WHAT YOU SHOULD DO -> For each line in the records that contains "Wilton", make a copy.

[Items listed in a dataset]
════════════════════
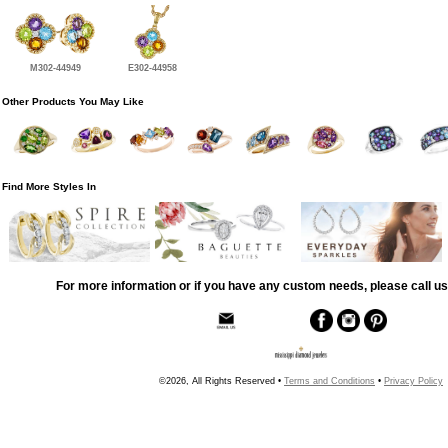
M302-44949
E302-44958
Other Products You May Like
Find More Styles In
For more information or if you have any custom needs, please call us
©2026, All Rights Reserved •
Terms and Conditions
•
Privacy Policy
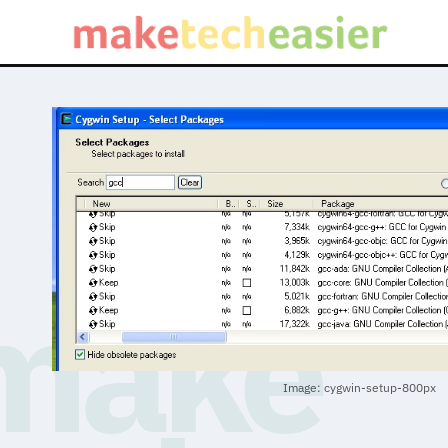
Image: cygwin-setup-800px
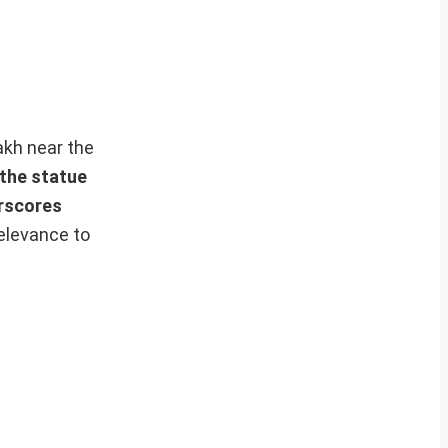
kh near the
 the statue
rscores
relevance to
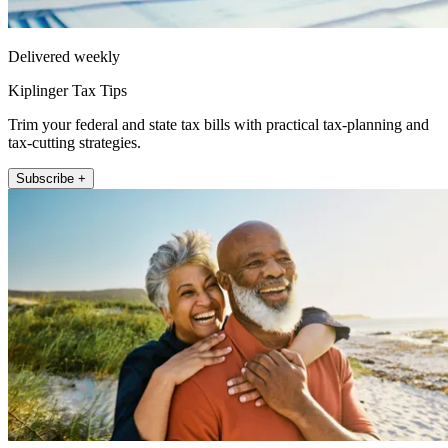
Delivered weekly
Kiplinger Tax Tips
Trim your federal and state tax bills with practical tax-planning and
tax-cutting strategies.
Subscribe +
════════════════════
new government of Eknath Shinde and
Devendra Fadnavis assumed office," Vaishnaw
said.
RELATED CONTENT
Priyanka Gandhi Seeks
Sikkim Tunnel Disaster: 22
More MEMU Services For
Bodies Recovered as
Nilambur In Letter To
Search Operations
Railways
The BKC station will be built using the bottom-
════════════════════
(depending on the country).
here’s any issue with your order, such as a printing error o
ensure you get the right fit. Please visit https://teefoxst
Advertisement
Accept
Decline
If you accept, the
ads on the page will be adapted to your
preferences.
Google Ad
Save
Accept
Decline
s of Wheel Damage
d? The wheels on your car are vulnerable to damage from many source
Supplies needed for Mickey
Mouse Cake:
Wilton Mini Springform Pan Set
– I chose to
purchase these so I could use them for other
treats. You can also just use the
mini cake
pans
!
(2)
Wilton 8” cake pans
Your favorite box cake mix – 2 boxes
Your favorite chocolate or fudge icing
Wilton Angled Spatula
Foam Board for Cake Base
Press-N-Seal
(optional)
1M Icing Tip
════════════════════
ANSWER TO THIS PROBLEM ->
Wilton Mini Springform Pan Set
Wilton 8” cake pans
Wilton Angled Spatula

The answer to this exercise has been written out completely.